NOTE (line 23). percentage activation, percentage swimming

Answer.

The terms "general and progressive sperm motility" are common terms in reproductive biology. When assessing the parameters of sperm movement by computer-assisted sperm analysis (CASA), this terminology is also used.

(https://doi.org/10.1016/j.psj.2020.10.007, https://doi.org/10.5713/ab.21.0021)

 

NOTE (line 120). This needs clarification in terms of the constant mM of saccharides, as I read from the table. So the LCM with the semen, was then diluted with "saccharides" in a volume of water ("special medium" as in the text), or as a dry weight to produce the cryosuspension.

Answer.

For a better perception of the material, Table 1 was supplemented.

 

NOTE (line 283). The results below must be fully described. ie. There was a considerable decline in the percentage of activated, swimming, and viable spermatozoa during freeze/thaw. Nevertheless, the Treh20 treatment provided the highest protection with of spermatozoa with 52% activated, 33% swimming, and 35% viability. Plus more results in text here. NOTE: place approximate symbol in front of values.

Answer.

Corrections have been made and the descriptions of the table have been expanded.

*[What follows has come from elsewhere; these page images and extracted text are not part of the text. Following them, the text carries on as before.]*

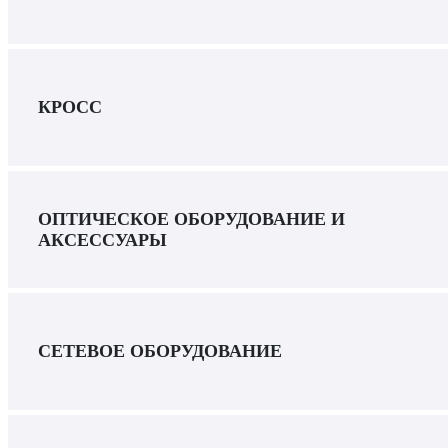
КРОСС
ОПТИЧЕСКОЕ ОБОРУДОВАНИЕ И
АКСЕССУАРЫ
СЕТЕВОЕ ОБОРУДОВАНИЕ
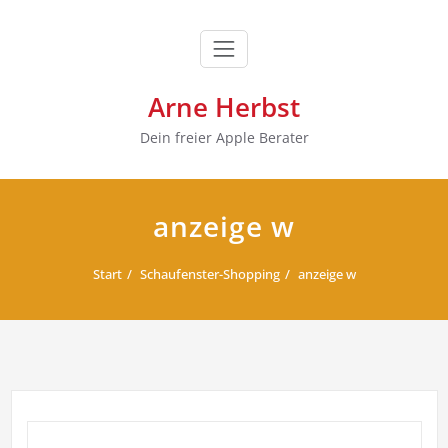
Zum
Inhalt
springen
Arne Herbst
Dein freier Apple Berater
anzeige w
Start
Schaufenster-Shopping
anzeige w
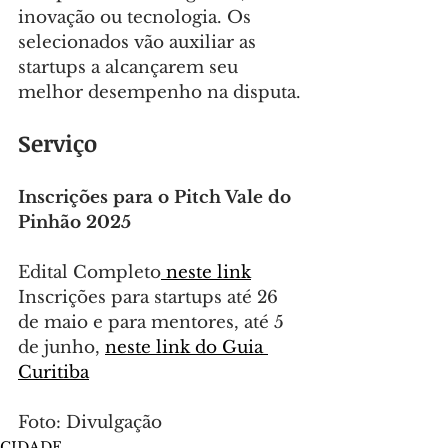
inovação ou tecnologia. Os 
selecionados vão auxiliar as 
startups a alcançarem seu 
melhor desempenho na disputa.
Serviço
Inscrições para o Pitch Vale do 
Pinhão 2025
Edital Completo
 neste link
Inscrições para startups até 26 
de maio e para mentores, até 5 
de junho, 
neste link do Guia 
Curitiba
Foto: Divulgação
CIDADE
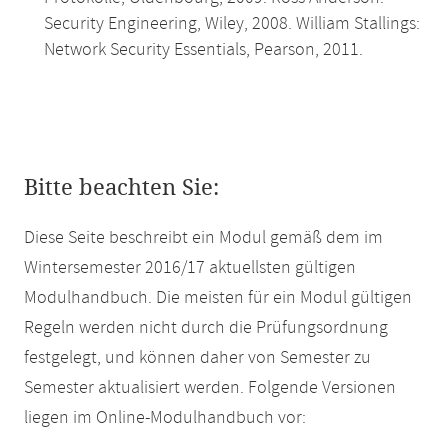
Security Engineering, Wiley, 2008. William Stallings:
Network Security Essentials, Pearson, 2011.
Bitte beachten Sie:
Diese Seite beschreibt ein Modul gemäß dem im
Wintersemester 2016/17 aktuellsten gültigen
Modulhandbuch. Die meisten für ein Modul gültigen
Regeln werden nicht durch die Prüfungsordnung
festgelegt, und können daher von Semester zu
Semester aktualisiert werden. Folgende Versionen
liegen im Online-Modulhandbuch vor:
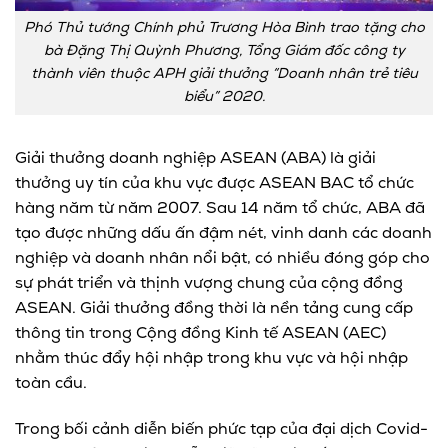
Phó Thủ tướng Chính phủ Trương Hòa Bình trao tặng cho
bà Đặng Thị Quỳnh Phương, Tổng Giám đốc công ty
thành viên thuộc APH giải thưởng “Doanh nhân trẻ tiêu
biểu” 2020.
Giải thưởng doanh nghiệp ASEAN (ABA) là giải
thưởng uy tín của khu vực được ASEAN BAC tổ chức
hàng năm từ năm 2007. Sau 14 năm tổ chức, ABA đã
tạo được những dấu ấn đậm nét, vinh danh các doanh
nghiệp và doanh nhân nổi bật, có nhiều đóng góp cho
sự phát triển và thịnh vượng chung của cộng đồng
ASEAN. Giải thưởng đồng thời là nền tảng cung cấp
thông tin trong Cộng đồng Kinh tế ASEAN (AEC)
nhằm thúc đẩy hội nhập trong khu vực và hội nhập
toàn cầu.
Trong bối cảnh diễn biến phức tạp của đại dịch Covid-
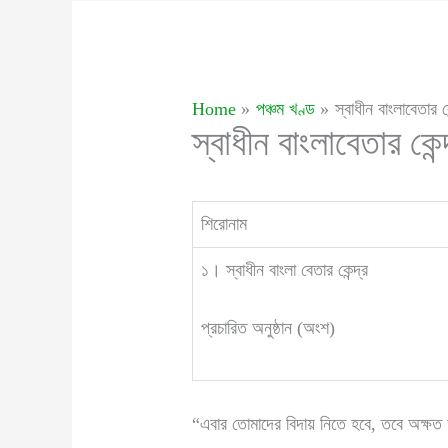
Home
পঞ্চম খণ্ড
স্বাধীন বাংলাবেতার ক
স্বাধীন বাংলাবেতার কেন
শিরোনাম
১। স্বাধীন বাংলা বেতার কেন্দ্র
প্রচারিত অনুষ্ঠান (অংশ)
“এবার তোমাদের বিদায় নিতে হবে, তবে অক্ষত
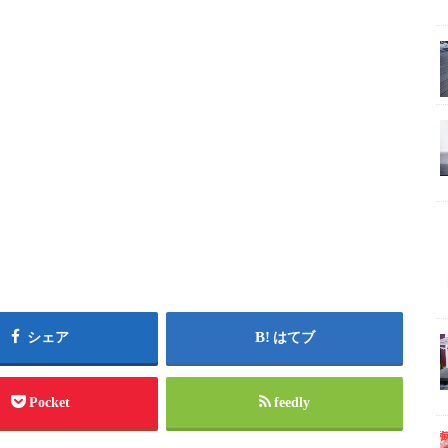
シェア
はてブ
Pocket
feedly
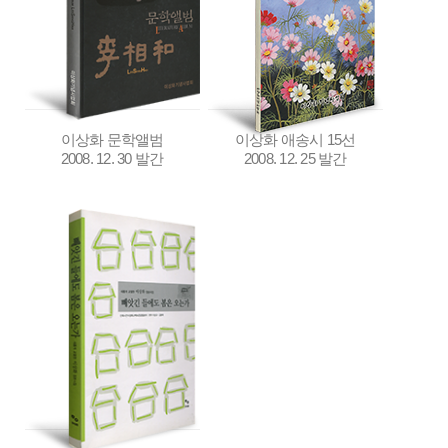
이상화 문학앨범
이상화 애송시 15선
2008. 12. 30 발간
2008. 12. 25 발간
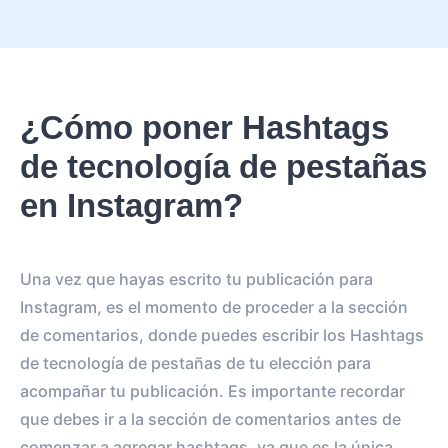
¿Cómo poner Hashtags
de tecnología de pestañas
en Instagram?
Una vez que hayas escrito tu publicación para
Instagram, es el momento de proceder a la sección
de comentarios, donde puedes escribir los Hashtags
de tecnología de pestañas de tu elección para
acompañar tu publicación. Es importante recordar
que debes ir a la sección de comentarios antes de
comenzar a agregar hashtags, ya que es la única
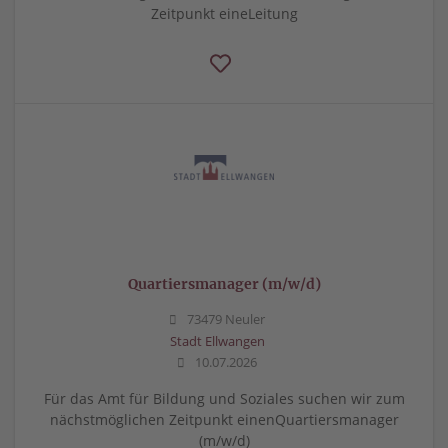
Zeitpunkt eineLeitung
Quartiersmanager (m/w/d)
73479 Neuler
Stadt Ellwangen
10.07.2026
Für das Amt für Bildung und Soziales suchen wir zum
nächstmöglichen Zeitpunkt einenQuartiersmanager
(m/w/d)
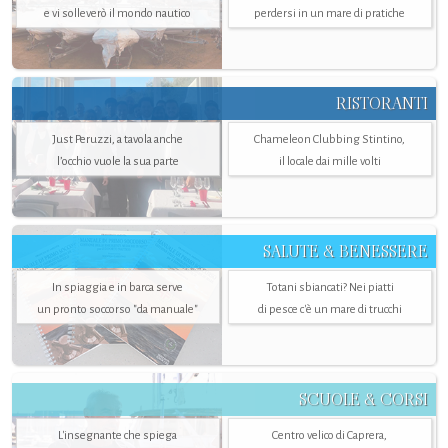
e vi solleverò il mondo nautico
perdersi in un mare di pratiche
RISTORANTI
Just Peruzzi, a tavola anche
Chameleon Clubbing Stintino,
l’occhio vuole la sua parte
il locale dai mille volti
SALUTE & BENESSERE
In spiaggia e in barca serve
Totani sbiancati? Nei piatti
un pronto soccorso "da manuale"
di pesce c'è un mare di trucchi
SCUOLE & CORSI
L'insegnante che spiega
Centro velico di Caprera,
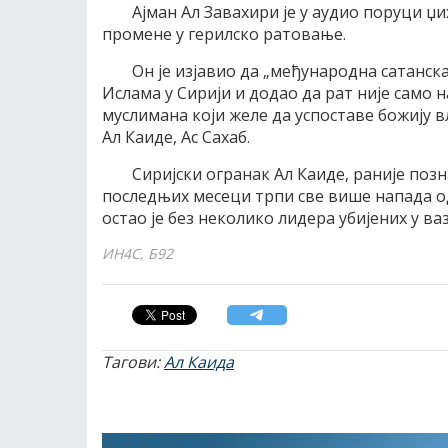
Ајман Ал Завахири је у аудио поруци џ
промене у герилско ратовање.
Он је изјавио да „међународна сатанск
Ислама у Сирији и додао да рат није само
муслимана који желе да успоставе божију в
Ал Каиде, Ас Сахаб.
Сиријски огранак Ал Каиде, раније позн
последњих месеци трпи све више напада о
остао је без неколико лидера убијених у 
ИН4С, Б92
Тагови:
Ал Каида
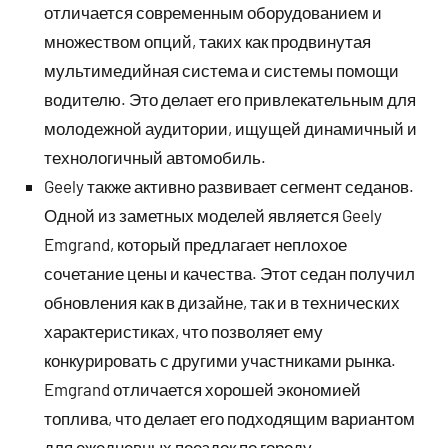
отличается современным оборудованием и
множеством опций, таких как продвинутая
мультимедийная система и системы помощи
водителю. Это делает его привлекательным для
молодежной аудитории, ищущей динамичный и
технологичный автомобиль.
Geely также активно развивает сегмент седанов.
Одной из заметных моделей является Geely
Emgrand, который предлагает неплохое
сочетание цены и качества. Этот седан получил
обновления как в дизайне, так и в технических
характеристиках, что позволяет ему
конкурировать с другими участниками рынка.
Emgrand отличается хорошей экономией
топлива, что делает его подходящим вариантом
для ежедневных поездок по городу.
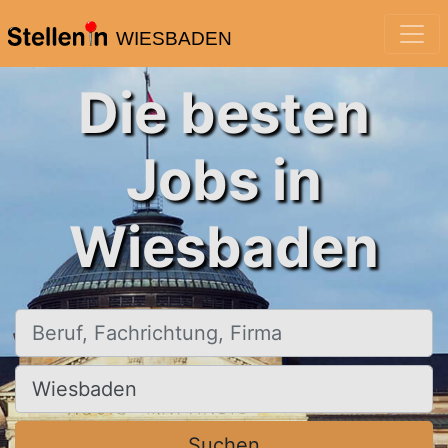
WIESBADEN
Die besten
Jobs in
Wiesbaden
Beruf, Fachrichtung, Firma
Ort, Stadt
Suchen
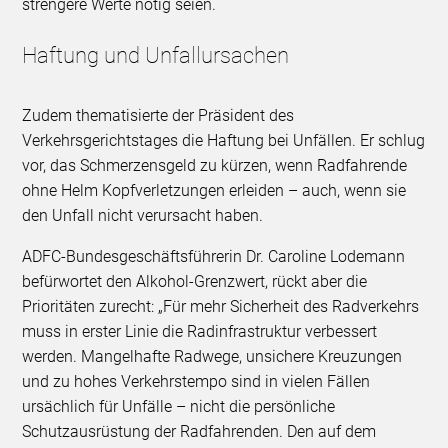
strengere Werte nötig seien.
Haftung und Unfallursachen
Zudem thematisierte der Präsident des
Verkehrsgerichtstages die Haftung bei Unfällen. Er schlug
vor, das Schmerzensgeld zu kürzen, wenn Radfahrende
ohne Helm Kopfverletzungen erleiden – auch, wenn sie
den Unfall nicht verursacht haben.
ADFC-Bundesgeschäftsführerin Dr. Caroline Lodemann
befürwortet den Alkohol-Grenzwert, rückt aber die
Prioritäten zurecht: „Für mehr Sicherheit des Radverkehrs
muss in erster Linie die Radinfrastruktur verbessert
werden. Mangelhafte Radwege, unsichere Kreuzungen
und zu hohes Verkehrstempo sind in vielen Fällen
ursächlich für Unfälle – nicht die persönliche
Schutzausrüstung der Radfahrenden. Den auf dem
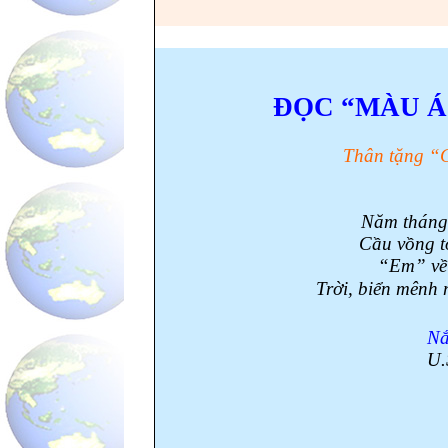
ĐỌC “MÀU Á
Thân tặng “
Năm tháng 
Cầu vồng t
“Em” về 
Trời, biển mênh
N
U.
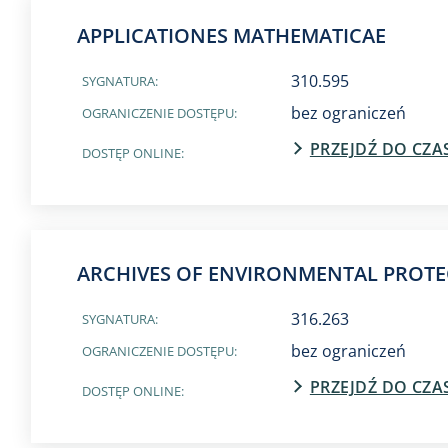
APPLICATIONES MATHEMATICAE
310.595
SYGNATURA:
bez ograniczeń
OGRANICZENIE DOSTĘPU:
PRZEJDŹ DO CZ
DOSTĘP ONLINE:
ARCHIVES OF ENVIRONMENTAL PROT
316.263
SYGNATURA:
bez ograniczeń
OGRANICZENIE DOSTĘPU:
PRZEJDŹ DO CZ
DOSTĘP ONLINE:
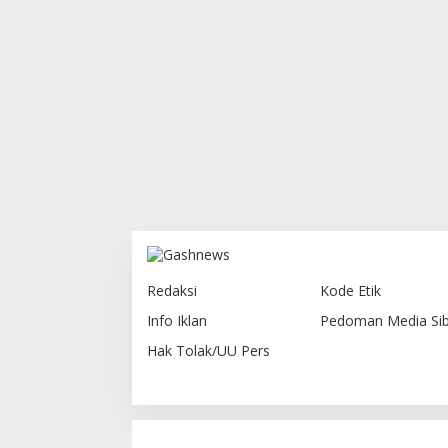
Redaksi
Kode Etik
Info Iklan
Pedoman Media Sib
Hak Tolak/UU Pers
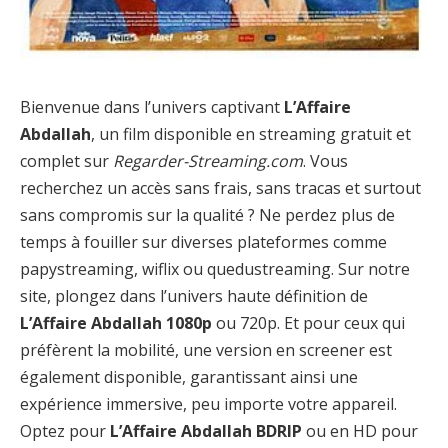
Bienvenue dans l’univers captivant
L’Affaire
Abdallah
, un film disponible en streaming gratuit et
complet sur
Regarder-Streaming.com
. Vous
recherchez un accès sans frais, sans tracas et surtout
sans compromis sur la qualité ? Ne perdez plus de
temps à fouiller sur diverses plateformes comme
papystreaming, wiflix ou quedustreaming. Sur notre
site, plongez dans l’univers haute définition de
L’Affaire Abdallah 1080p
ou 720p. Et pour ceux qui
préfèrent la mobilité, une version en screener est
également disponible, garantissant ainsi une
expérience immersive, peu importe votre appareil.
Optez pour
L’Affaire Abdallah BDRIP
ou en HD pour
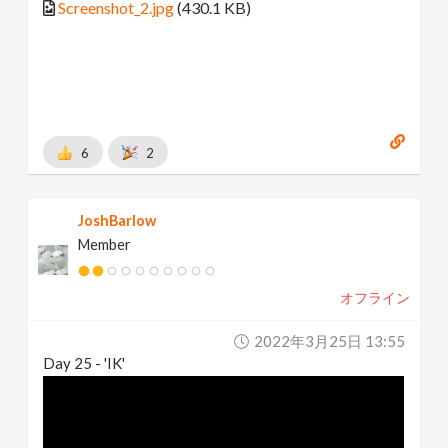
Screenshot_2.jpg
(430.1 KB)
6
2
JoshBarlow
Member
オフライン
2022年3月25日 13:55
Day 25 - 'IK'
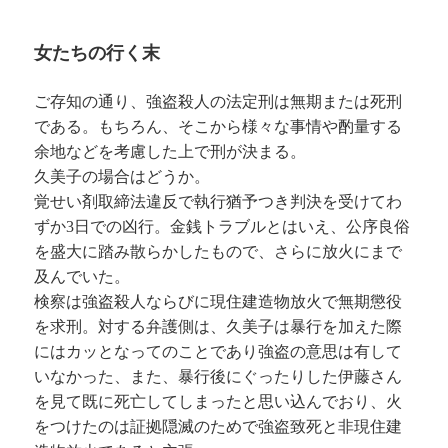
女たちの行く末
ご存知の通り、強盗殺人の法定刑は無期または死刑
である。もちろん、そこから様々な事情や酌量する
余地などを考慮した上で刑が決まる。
久美子の場合はどうか。
覚せい剤取締法違反で執行猶予つき判決を受けてわ
ずか3日での凶行。金銭トラブルとはいえ、公序良俗
を盛大に踏み散らかしたもので、さらに放火にまで
及んでいた。
検察は強盗殺人ならびに現住建造物放火で無期懲役
を求刑。対する弁護側は、久美子は暴行を加えた際
にはカッとなってのことであり強盗の意思は有して
いなかった、また、暴行後にぐったりした伊藤さん
を見て既に死亡してしまったと思い込んでおり、火
をつけたのは証拠隠滅のためで強盗致死と非現住建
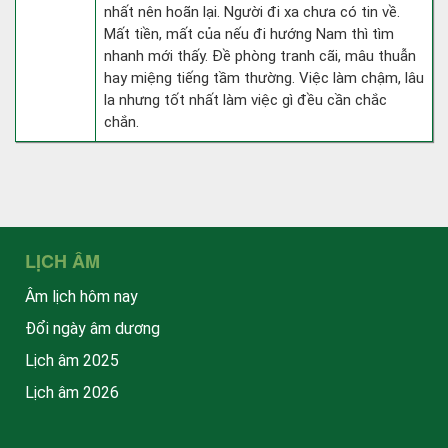
nhất nên hoãn lại. Người đi xa chưa có tin về.
Mất tiền, mất của nếu đi hướng Nam thì tìm
nhanh mới thấy. Đề phòng tranh cãi, mâu thuẫn
hay miệng tiếng tầm thường. Việc làm chậm, lâu
la nhưng tốt nhất làm việc gì đều cần chắc
chắn.
LỊCH ÂM
Âm lịch hôm nay
Đổi ngày âm dương
Lịch âm 2025
Lịch âm 2026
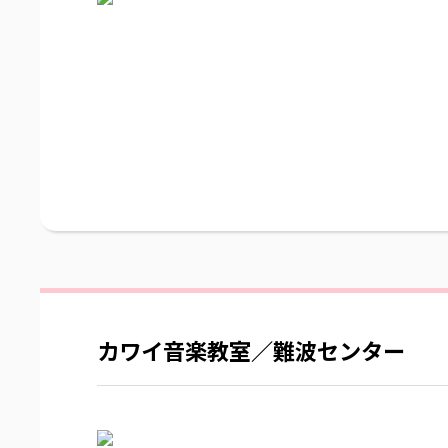
カワイ音楽教室／難波センター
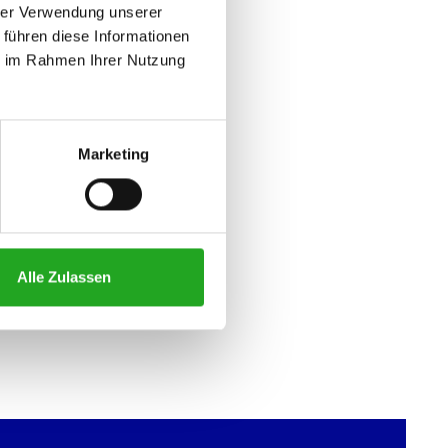
hrer Verwendung unserer
 führen diese Informationen
ie im Rahmen Ihrer Nutzung
Marketing
ängigen Gewichtsstapel:
Alle Zulassen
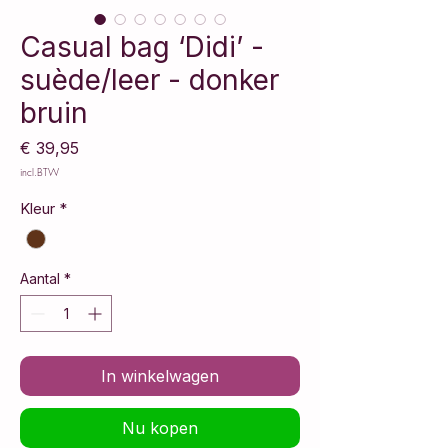
Casual bag ‘Didi’ -
suède/leer - donker
bruin
Prijs
€ 39,95
incl.BTW
Kleur
*
Aantal
*
In winkelwagen
Nu kopen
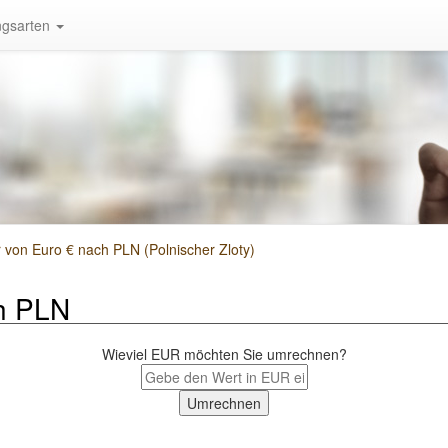
gsarten
on Euro € nach PLN (Polnischer Zloty)
h PLN
Wieviel EUR möchten Sie umrechnen?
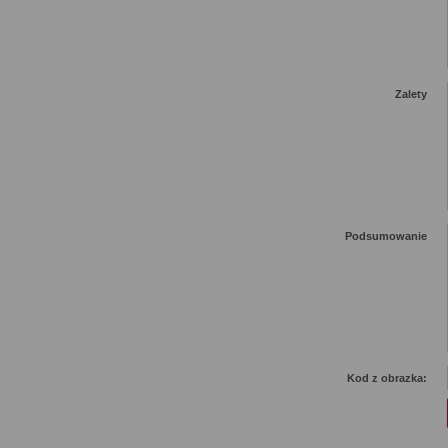
Zalety
Podsumowanie
Kod z obrazka:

We didn't understand why we should use "approximate symbol" if we were evaluating semen with CASA and the assessment was carried out in triplicate.

 

NOTE (line 327). This is not clear.

Answer.

The sentence was changed and added. “ The use of the cryoprotective diluent Treh20 contributed to the maximum preservation of the fluidity of frozen/thawed spermatozoa membranes by maintaining the balance between the amount of phospholipids and sterols at the level of native spermatozoa membranes – 9.1 (frozen/thawed semen) and 8.9 (native semen).”

 

NOTE (line 337). If this occurred it should be clear in the methods and results.

Answer.

The presented conclusions are made on the basis of the results obtained in the section Materials and Methods lines 195-207 and the section Results p.2.2. Determination of fatty acid composition of membranes of native and frozen/thawed 249 spermatozoa lines 249-275.

 

NOTE (line 352) As the viability, activation, and swimming abilities of spermatozoa after freeze thaw as this final result of the process, there should be more on this. For instance, what are the typical values in other techniques, and importantly how do they relate to fertilisation success?

Answer.

Numerous studies, including those of our scientific group, have determined a positive relationship between an increase in the overall and progressive motility of rooster spermatozoa with their fertility. Therefore, in this study, we did not set ourselves the task of determining fertility and limited ourselves to determining the parameters of sperm motility.

Changes have been made to the text of the article.

Author Response File: Author Response.docx

Round 2

Reviewer 1 Report

 

This reviewer understands the constraints associated with sample collection from animals.

However, the assessment of the scientific soundness of this manuscript needs to be based on the presented result. This paper is based on one key experiment, i.e. the measurement of membrane lipid composition after treatment with different media and freeze/thaw cycles. The measured compositions are relatively similar and don’t follow clear trends, i.e. the effects of 20% and 30% trehalose are often in the opposite direction and the same goes for treatments with the same medium with and without freeze/thaw. It is thus absolutely essential to have repeated measurements and appropriate statistical tests to validate any conclusions drawn from this measurement.